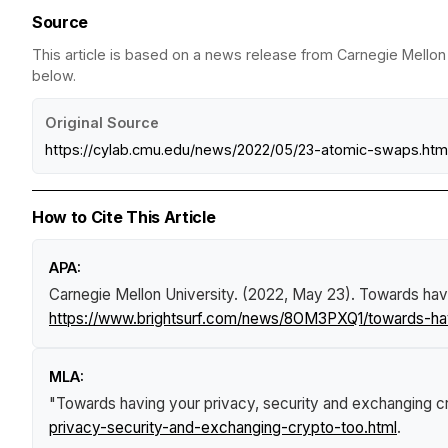
Source
This article is based on a news release from Carnegie Mellon 
below.
Original Source
https://cylab.cmu.edu/news/2022/05/23-atomic-swaps.htm
How to Cite This Article
APA:
Carnegie Mellon University. (2022, May 23).
Towards havi
https://www.brightsurf.com/news/8OM3PXQ1/towards-hav
MLA:
"Towards having your privacy, security and exchanging c
privacy-security-and-exchanging-crypto-too.html
.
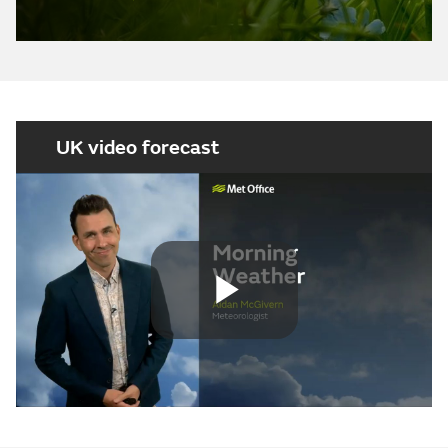
UK video forecast
Play
Video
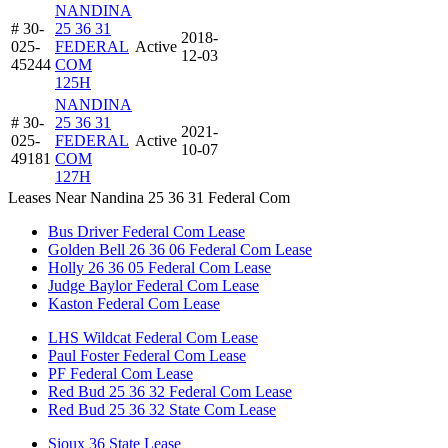
NANDINA
# 30-
25 36 31
2018-
025-
FEDERAL
Active
12-03
45244
COM
125H
NANDINA
# 30-
25 36 31
2021-
025-
FEDERAL
Active
10-07
49181
COM
127H
Leases Near Nandina 25 36 31 Federal Com
Bus Driver Federal Com Lease
Golden Bell 26 36 06 Federal Com Lease
Holly 26 36 05 Federal Com Lease
Judge Baylor Federal Com Lease
Kaston Federal Com Lease
LHS Wildcat Federal Com Lease
Paul Foster Federal Com Lease
PF Federal Com Lease
Red Bud 25 36 32 Federal Com Lease
Red Bud 25 36 32 State Com Lease
Sioux 36 State Lease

######

WHAT TO PRODUCE — Images are to be excluded, and each record above written out word for word.

ANSWER SECTION —
Source
This article is based on a news release from Carnegie Mellon 
below.
Original Source
https://cylab.cmu.edu/news/2022/05/23-atomic-swaps.htm
How to Cite This Article
APA:
Carnegie Mellon University. (2022, May 23).
Towards havi
https://www.brightsurf.com/news/8OM3PXQ1/towards-hav
MLA:
"Towards having your privacy, security and exchanging c
privacy-security-and-exchanging-crypto-too.html
.
UK video forecast
Play
Video
NANDINA
# 30-
25 36 31
2018-
025-
FEDERAL
Active
12-03
45244
COM
125H
NANDINA
# 30-
25 36 31
2021-
025-
FEDERAL
Active
10-07
49181
COM
127H
Leases Near Nandina 25 36 31 Federal Com
Bus Driver Federal Com Lease
Golden Bell 26 36 06 Federal Com Lease
Holly 26 36 05 Federal Com Lease
Judge Baylor Federal Com Lease
Kaston Federal Com Lease
LHS Wildcat Federal Com Lease
Paul Foster Federal Com Lease
PF Federal Com Lease
Red Bud 25 36 32 Federal Com Lease
Red Bud 25 36 32 State Com Lease
Sioux 36 State Lease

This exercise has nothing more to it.